Before we import the dataset into our application, we need to import the required libraries. Execute the following script
import numpy as np
import matplotlib.pyplot as plt
import pandas as pd
The following script imports the dataset;
titanic_data = pd.read_csv(r"E:\Datasets\train.csv")
Let's see how our dataset actually looks like. Run the following script:
titanic_data.head()
The output looks like this:
You can see that the dataset contains the information about the passengers of the unfortunate titanic ship that sank in the North Atlantic Ocean in 1912. The dataset includes information such as the name, age, the passenger class, whether the passenger survived or not etc.
Let's plot some basic graphs using this information.
Histogram
To draw a histogram for any column, you have to specify the column name followed by the method hist()
method shown below:
titanic_data['Age'].hist()
You can see how easy it is to plot a histogram for the age column using Pandas dataframe.
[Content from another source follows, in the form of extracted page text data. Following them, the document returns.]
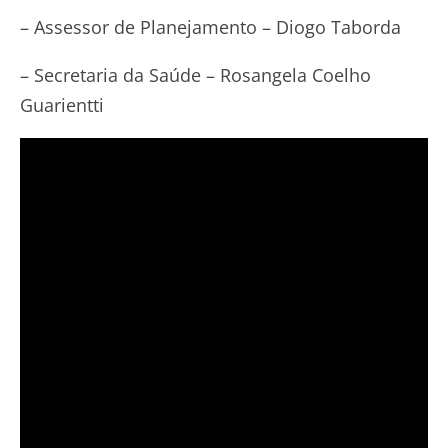
– Assessor de Planejamento – Diogo Taborda
– Secretaria da Saúde – Rosangela Coelho
Guarientti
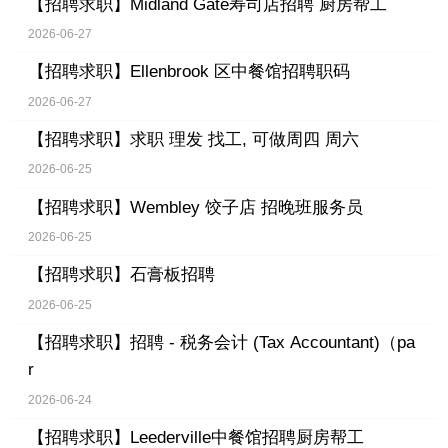
【招聘求职】
Midland Gate寿司店招聘 厨房帮工
2026-06-27
【招聘求职】
Ellenbrook 区中餐馆招聘职码
2026-06-27
【招聘求职】
求职 理发 找工, 可做周四 周六
2026-06-25
【招聘求职】
Wembley 饺子店 招晚班服务员
2026-06-25
【招聘求职】
石膏板招聘
2026-06-25
【招聘求职】
招聘 - 税务会计 (Tax Accountant)（pa
r
2026-06-24
【招聘求职】
Leederville中餐馆招聘厨房帮工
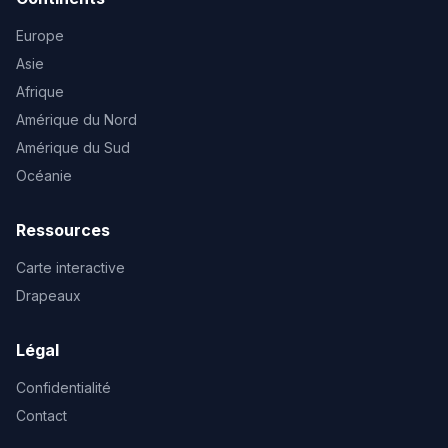
Europe
Asie
Afrique
Amérique du Nord
Amérique du Sud
Océanie
Ressources
Carte interactive
Drapeaux
Légal
Confidentialité
Contact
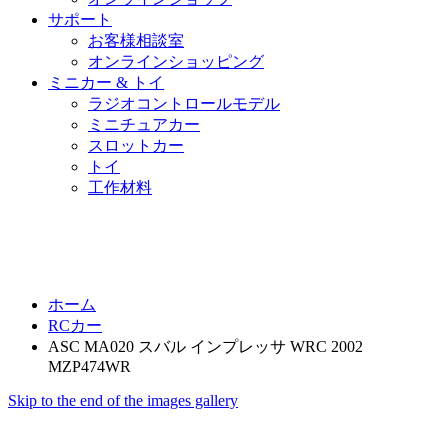
サポート
お客様相談室
オンラインショッピング
ミニカー & トイ
ラジオコントロールモデル
ミニチュアカー
スロットカー
トイ
工作材料
ホーム
RCカー
ASC MA020 スバル インプレッサ WRC 2002
MZP474WR
Skip to the end of the images gallery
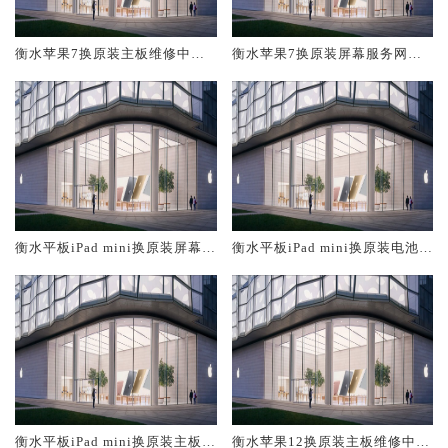
衡水苹果7换原装主板维修中心
衡水苹果7换原装屏幕服务网点
大概多少钱
大概多少钱
衡水平板iPad mini换原装屏幕服
衡水平板iPad mini换原装电池维
务网点大概多少钱
修店大概多少钱
衡水平板iPad mini换原装主板维
衡水苹果12换原装主板维修中心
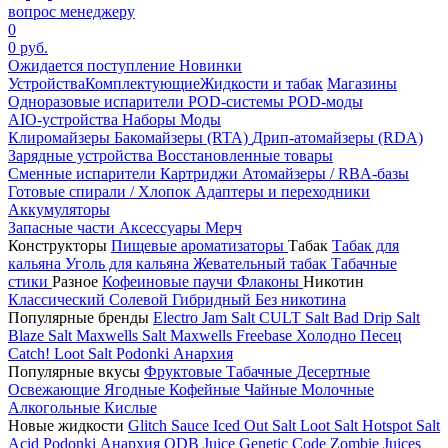
вопрос менеджеру
0
0 руб.
Ожидается поступление
Новинки
Устройства
Комплектующие
Жидкости и табак
Магазины
Одноразовые испарители
POD-системы
POD-моды
AIO-устройства
Наборы
Моды
Клиромайзеры
Бакомайзеры (RTA)
Дрип-атомайзеры (RDA)
Зарядные устройства
Восстановленные товары
Сменные испарители
Картриджи
Атомайзеры / RBA-базы
Готовые спирали / Хлопок
Адаптеры и переходники
Аккумуляторы
Запасные части
Аксессуары
Мерч
Конструкторы
Пищевые ароматизаторы
Табак
Табак для
кальяна
Уголь для кальяна
Жевательный табак
Табачные
стики
Разное
Кофеиновые паучи
Флаконы
Никотин
Классический
Солевой
Гибридный
Без никотина
Популярные бренды
Electro Jam Salt
CULT Salt
Bad Drip Salt
Blaze Salt
Maxwells Salt
Maxwells Freebase
Холодно Песец
Catch!
Loot Salt
Podonki Анархия
Популярные вкусы
Фруктовые
Табачные
Десертные
Освежающие
Ягодные
Кофейные
Чайные
Молочные
Алкогольные
Кислые
Новые жидкости
Glitch Sauce Iced Out Salt
Loot Salt
Hotspot Salt
Acid
Podonki Анархия
ODB Juice
Genetic Code
Zombie Juices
The output of the script above looks like this:
You can pass Matplotlib-based parameters to the hist()
method since behind the scene Pandas uses Matplotlib library. So for instance, you can increase the number of bins for your histogram using bin
attribute, as follows:
titanic_data['Age'].hist(bins=20)
In the above script, we set the number of bins for our histogram to 20. The output looks like this:
You can improve the styling of the plots by importing the Seaborn library and setting a value for its set_style
attribute. For instance, let's set the style of the grid to dark gray. Execute the following script:
import seaborn as sns
sns.set_style('darkgrid')
Now again plot the histogram using the following script:
titanic_data['Age'].hist(bins=20)
In the output, you will see dark gray grids in the background of our plot:
There are two ways you can use dataframe to plot graphs. One of the ways is to pass the value for the kind
parameter of the plot
function as shown below:
titanic_data['Age'].plot(kind='hist', bins=20)
The output looks like this:
The other way is to directly call the method name for the plot using the plot
function without passing the function name to the kind
attribute. We will use the second (calling the method name for the plot using the plot
function) method from here on.
Line Plots
To plot line plots with Pandas dataframe, you have to call the line()
method using the plot
function and pass the value for x-index and y-axis, as shown below:
titanic_data.plot.line(x='Age', y='Fare', figsize=(8,6))
The script above plots a line plot where the x-axis contains passengers' age and the y-axis contains the fares paid by the passengers. You can see that we can use the figsize
attribute to change the size of the plot. The output looks like this:
Scatter Plots
To plot line plots with Pandas dataframe, you have to call the scatter()
method using the plot
function and pass the value for x-index and y-axis as shown below:
titanic_data.plot.scatter(x='Age', y='Fare', figsize=(8,6))
The output of the script above looks like this:
Box Plot
Pandas dataframes can also be used to plot the box plot. All you have to do is call the box()
method using the plot
function of the pandas dataframe:
titanic_data.plot.box(figsize=(10,8))
In the output, you will see box plots for all the numeric columns in the Titanic dataset:
Hexagonal Plots
Hexagonal plots plot the hexagons for intersecting data points on x and y-axis. The more points intersect, the darker is the hexagon. To plot hexagonal plots with Pandas dataframe, you have to call the hexbin()
method using the plot
function and pass the value for x-index and y-axis as shown below:
titanic_data.plot.hexbin(x='Age', y='Fare', gridsize=30, figsize=(8,6))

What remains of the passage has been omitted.